Hospital Indemnity and Disability Insurance
- Hospital Indemnity Insurance: Rather than paying the hospital or a physician group, this type of policy sends payments directly to you. They pay a designated amount of money each day you're in the hospital, for up to a designated number of days. These policies are useful for paying other bills and out of pocket expenses while illness prevents you from working.
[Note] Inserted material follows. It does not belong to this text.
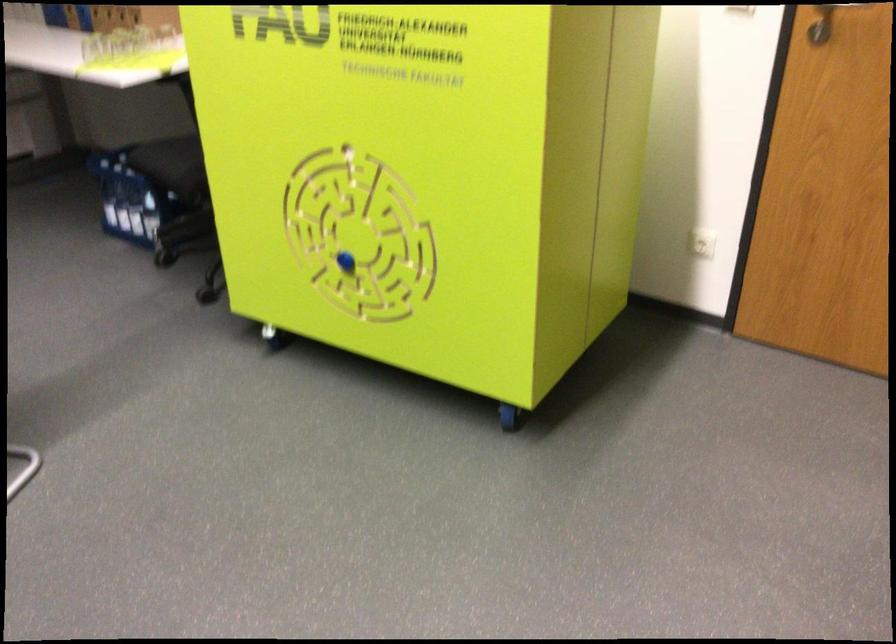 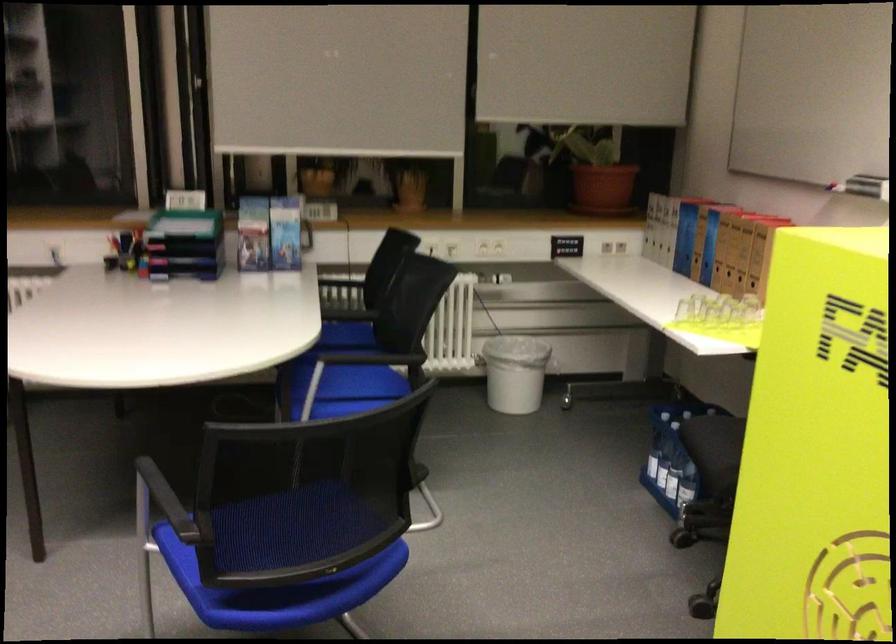 Locate, in the second image, the point that corresponds to pixel 125 210 in the first image.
- Disability Insurance: Disability policies typically pay you 45 to 60 percent of your income on a tax-free basis if you're disabled due to an injury or illness and can't work. The benefits enjoyed from these policies vary widely depending on what you pay. They'll pay only for the length of time you specify when you sign up for the policy (commonly five, 10 or 15 years, but it can go up to age 65).These policies may have a period of time after your disability occurs and before the benefits kick in. This period of time is usually referred to as an elimination period and typically range from 30 to 90 days but can be as long as a year or more.
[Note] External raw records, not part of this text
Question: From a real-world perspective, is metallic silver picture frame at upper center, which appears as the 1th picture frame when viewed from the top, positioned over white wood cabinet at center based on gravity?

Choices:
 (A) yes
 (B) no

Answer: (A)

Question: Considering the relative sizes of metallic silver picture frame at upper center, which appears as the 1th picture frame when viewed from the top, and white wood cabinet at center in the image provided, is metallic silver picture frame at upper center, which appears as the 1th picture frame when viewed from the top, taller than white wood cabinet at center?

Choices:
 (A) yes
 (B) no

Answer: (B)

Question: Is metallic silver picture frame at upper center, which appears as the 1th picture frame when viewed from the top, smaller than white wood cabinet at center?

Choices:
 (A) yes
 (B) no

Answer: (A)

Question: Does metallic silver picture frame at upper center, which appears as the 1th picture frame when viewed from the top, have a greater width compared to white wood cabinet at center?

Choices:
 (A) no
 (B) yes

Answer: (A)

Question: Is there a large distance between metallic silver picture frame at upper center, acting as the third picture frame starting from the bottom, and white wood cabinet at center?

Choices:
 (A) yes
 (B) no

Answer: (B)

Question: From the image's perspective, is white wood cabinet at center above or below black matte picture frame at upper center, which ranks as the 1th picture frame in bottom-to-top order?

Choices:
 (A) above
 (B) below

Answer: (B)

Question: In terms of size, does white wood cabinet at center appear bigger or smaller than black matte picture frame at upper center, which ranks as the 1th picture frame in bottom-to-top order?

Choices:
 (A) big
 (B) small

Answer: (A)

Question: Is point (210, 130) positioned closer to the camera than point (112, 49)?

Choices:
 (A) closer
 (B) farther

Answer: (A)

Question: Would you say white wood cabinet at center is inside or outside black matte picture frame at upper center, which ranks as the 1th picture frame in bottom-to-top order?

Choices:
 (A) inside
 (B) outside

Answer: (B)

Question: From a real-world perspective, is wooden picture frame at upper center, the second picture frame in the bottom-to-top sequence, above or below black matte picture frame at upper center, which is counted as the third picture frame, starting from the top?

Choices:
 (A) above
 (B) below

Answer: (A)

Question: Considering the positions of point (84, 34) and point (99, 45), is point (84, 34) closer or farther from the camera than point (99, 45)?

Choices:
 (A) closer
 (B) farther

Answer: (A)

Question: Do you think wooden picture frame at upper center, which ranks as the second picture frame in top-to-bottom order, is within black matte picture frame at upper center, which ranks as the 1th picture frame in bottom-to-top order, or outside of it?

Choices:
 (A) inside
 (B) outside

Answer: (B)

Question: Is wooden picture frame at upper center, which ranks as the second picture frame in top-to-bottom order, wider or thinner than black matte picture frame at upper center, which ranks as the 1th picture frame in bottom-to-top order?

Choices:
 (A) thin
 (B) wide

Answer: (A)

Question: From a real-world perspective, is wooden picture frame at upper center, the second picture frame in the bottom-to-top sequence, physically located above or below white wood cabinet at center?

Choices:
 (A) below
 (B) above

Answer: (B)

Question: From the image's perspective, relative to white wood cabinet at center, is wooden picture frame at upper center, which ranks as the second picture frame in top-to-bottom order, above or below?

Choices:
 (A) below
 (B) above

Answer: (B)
- Dental and Vision Insurance: Individual check ups for vision or dental care aren't that expensive, but if you have problems related to your teeth or eyes, the bills can get costly. Some health insurance plans do offer coverage for these, but special coverage can also be purchased separately for those that don't.
Flexible Spending Account
While not a supplemental insurance, a flexible spending account (FSA) can be used along with your employer-sponsored health plan. An FSA is an account set up by an employer in which employees can automatically deposit a portion of their pre-tax paycheck into a tax-advantaged financial account that can be used to pay for qualified medical expenses not covered by insurance. These types of accounts can be beneficial to both employers and employees. Employers can tout an FSA as a great benefit in an effort to attract and keep employees, while both employer and employee can save money on payroll and social security taxes. In addition, if used correctly, an FSA can help to greatly offset an employee's out-of-pocket medical expenses and help pay for the monthly health insurance premiums. Different types of FSAs can even be used to pay for an employee's day-to-day expenses of caring for a dependent or to cover adoption expenses. The big down side to these accounts is that the money you don't use in your health insurance year can't be rolled over into next year's FSA. So basically, if you don't use it, you lose it.